Content starts

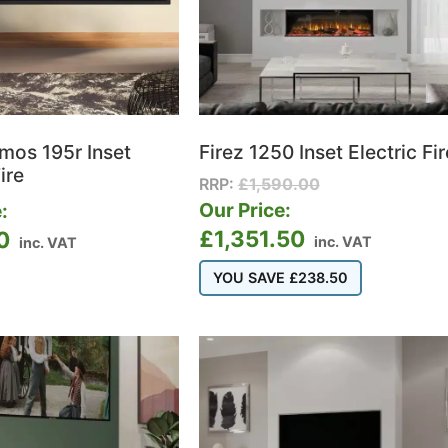
tmos 195r Inset
Firez 1250 Inset Electric Fir
ire
RRP:
£
1,590.00
Our Price:
:
£
1,351.50
0
inc. VAT
inc. VAT
YOU SAVE
£
238.50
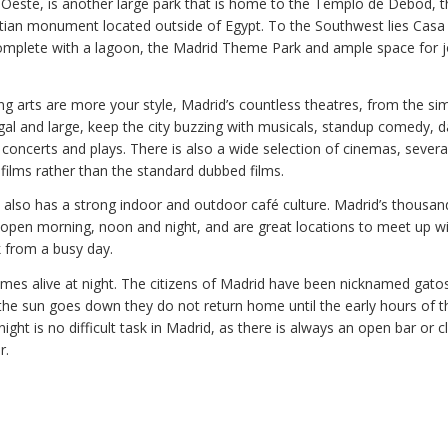
 Oeste, is another large park that is home to the Templo de Debod, t
tian monument located outside of Egypt. To the Southwest lies Cas
omplete with a lagoon, the Madrid Theme Park and ample space for 
ing arts are more your style, Madrid’s countless theatres, from the si
egal and large, keep the city buzzing with musicals, standup comedy, 
concerts and plays. There is also a wide selection of cinemas, severa
films rather than the standard dubbed films.
y also has a strong indoor and outdoor café culture. Madrid’s thousan
 open morning, noon and night, and are great locations to meet up wi
k from a busy day.
omes alive at night. The citizens of Madrid have been nicknamed gatos
he sun goes down they do not return home until the early hours of t
 night is no difficult task in Madrid, as there is always an open bar or 
r.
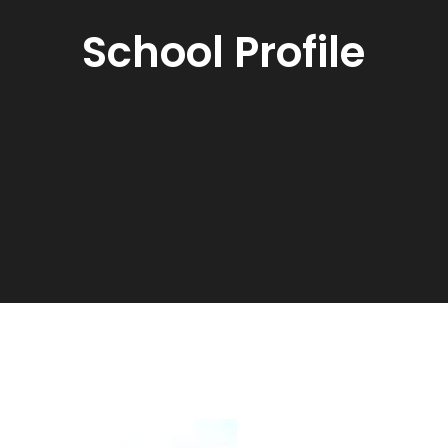
School Profile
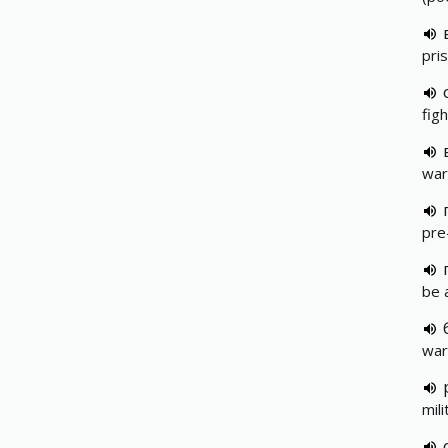
pri
figh
war
pre
be 
war
mili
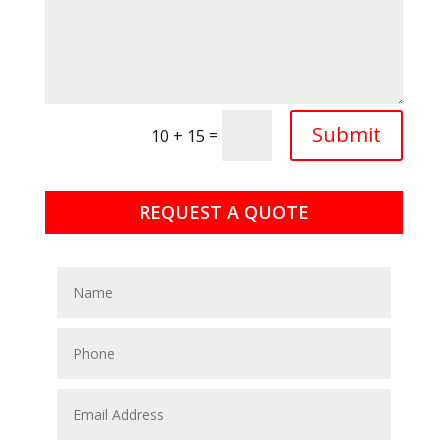
Submit
=
10 + 15
REQUEST A QUOTE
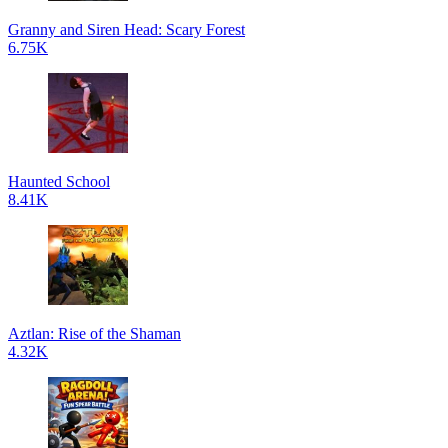
Granny and Siren Head: Scary Forest
6.75K
Haunted School
8.41K
Aztlan: Rise of the Shaman
4.32K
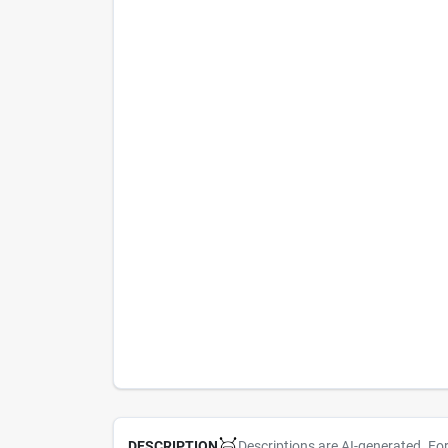
Descriptions are AI-generated. Fo
DESCRIPTION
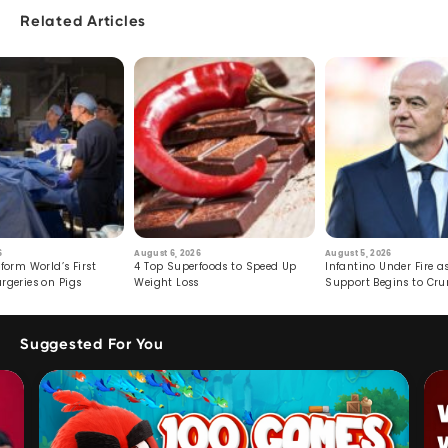
Related Articles
6
August 6, 2026
August 5, 2026
form World’s First
4 Top Superfoods to Speed Up
Infantino Under Fire as
rgeries on Pigs
Weight Loss
Support Begins to Cr
Suggested For You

Content ends

*WHAT YOU SHOULD DO*:
Go through the entries above and count each line that contains the string "Madrid". Reply only with the total.

*OUTPUT BELOW*:
5